What reward? Every morning thereafter, the girl would awake to find a present under her pillow: a feather, a berry, a seed.
Finding the sparrow proved too easy. It lay directly beneath her window, unbloodied, its feathers and beak and claws all more exact, more finely formed and particular than she’d imagined. She touched it, but it did not stir. She gathered it in her palm and carried it inside, hopeful. Her parents took it from her.
The next day they’d all filed into the backyard. There was a shoe box coffin, lined with grass. Her father wore a necktie; her mother wore a dress. Paul, whose third-grade class had been doing limericks, recited a poem that began, “There once was a brown bird from Nyack.” Biscuit helped to dig the hole under the bridal wreath bush.The ground was hard, not soft. She hadn’t been able to make much difference; it was her father who got the hole big enough for the box. After, she helped to fill the hole back up with her hands and that earth was warm and crumbly. It stayed under her fingernails until her evening bath, in which she’d scraped out each caked half-moon: not regular dirt but funeral dirt. She soaked in it a long time, until the water grew cold. What she remembered best was the formal, slightly exalted feeling she had as she’d stood wearing her towel like a cape beside the tub after, watching her bathwater with its measure of ceremonial dirt circle the drain.
7.
R
icky came clean. Her first infidelity had lasted a weekend; her second lasted four months.
The night John got drunk at Mero Mayor’s, he’d fallen asleep on the fold-out love seat in his office and woken at three, confused at first as to where he was but quickly oriented by the sick feeling in his gut, a feeling that had nothing to do with alcohol and everything to do with fear. He realized, then, with a clarity bred of waking at a strange hour in a strange setting, waking dead sober out of his drunkenness, that fear is what it was, what he’d felt, what had been eating at him these weeks since the baby’s birth and death. Fear and not grief, and why was that?

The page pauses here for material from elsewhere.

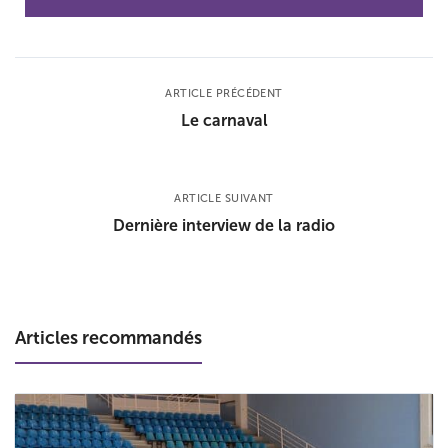
ARTICLE PRÉCÉDENT
Le carnaval
ARTICLE SUIVANT
Dernière interview de la radio
Articles recommandés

Because Ricky was not Ricky; Ricky was different, changed, not changed, he believed, as grief might legitimately alter someone, but changed in a way that was causing him dread. He might have been babbling incoherently when he’d raised the idea of her having an affair, and maybe Lance was right to have shushed him, but he hadn’t been entirely out of bounds. This he knew from the cold quiver in his gut. He knew it rising from the cheap love seat and stumbling out of his office down the hall to the men’s room to pee. He knew it putting on his shoes, lacing his goddamn shoes at three in the morning in the empty theater building and then exiting into the parking lot, fumbling with his key in the cold on the barren campus with the stars out, and the moon: he knew the danger of losing everything was real.

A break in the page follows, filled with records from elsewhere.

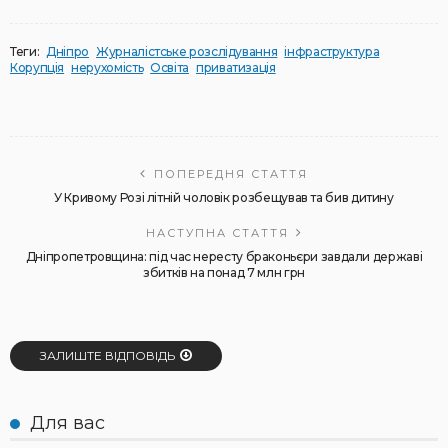
Теги:
Дніпро
Журналістське розслідування
інфраструктура
Корупція
нерухомість
Освіта
приватизація
ПОПЕРЕДНЯ СТАТТЯ
У Кривому Розі літній чоловік розбещував та бив дитину
НАСТУПНА СТАТТЯ
Дніпропетровщина: під час нересту браконьєри завдали державі
збитків на понад 7 млн грн
ЗАЛИШТЕ ВІДПОВІДЬ
Для вас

It took him fifteen minutes to get home, which, if he’d been in a frame of mind to think about it, was scary: he was lucky he hadn’t been pulled over, or worse. He came into their bedroom and switched on the overhead light and Ricky sat up immediately: blinking, blinking, a sweet little cat, confused, her hair all pushed about with sleep. Except it turned out she hadn’t really been asleep, or not very. She’d been waiting for him to come home, she said. She’d been worried, she said, had kept waking, checking the clock, listening for his truck in the driveway.
“Why didn’t you call?”
“What?”
“If you were worried, why didn’t you try calling?” Tired as he was, exhausted, wanting badly to remove his shoes, his socks, his belt, his jeans, to lie on the cool white sheets, still he stood by the door, yards from her. She was sitting up in bed, cross-legged in a sleeveless nightgown, her hands folded in her lap, her eyes getting used to the light, her cheeks flushed, pink and pretty, like a cheap figurine of a schoolgirl.
“I didn’t know if you’d want me to.You were the one who—Why didn’t you call?”
So that much was out on the table: she thought he might not want her call. “You thought”—he wanted to get this right—“I was angry at you?”
“I don’t know. I don’t know, John. Why are you standing over there? Why don’t—Why aren’t you coming to bed?”